--- Task requirements ---
Across these entries, count the lines holding the string "prunes"; the number is the whole answer.

--- Task data ---

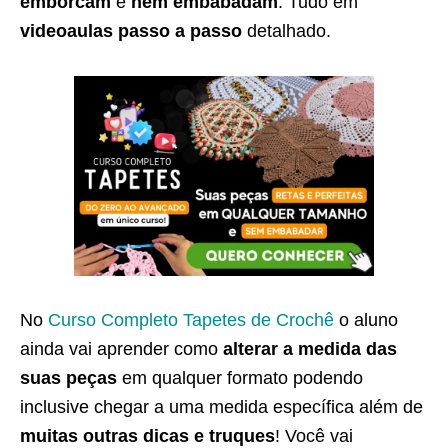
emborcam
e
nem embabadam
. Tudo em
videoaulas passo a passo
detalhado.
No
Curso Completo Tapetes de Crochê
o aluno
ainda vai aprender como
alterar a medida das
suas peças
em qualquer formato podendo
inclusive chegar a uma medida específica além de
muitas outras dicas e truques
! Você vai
* * *
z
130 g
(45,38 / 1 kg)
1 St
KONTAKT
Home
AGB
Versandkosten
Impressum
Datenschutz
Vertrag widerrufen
==
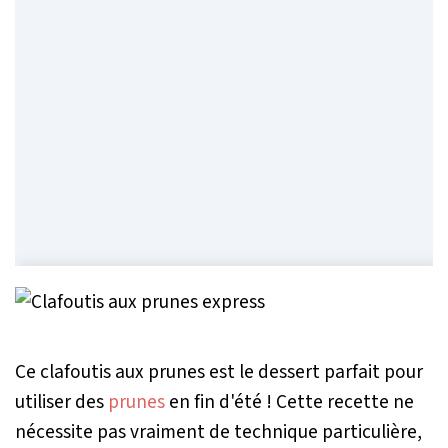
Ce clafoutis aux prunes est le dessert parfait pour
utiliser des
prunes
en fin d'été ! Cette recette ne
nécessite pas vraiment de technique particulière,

--- Task answer ---
2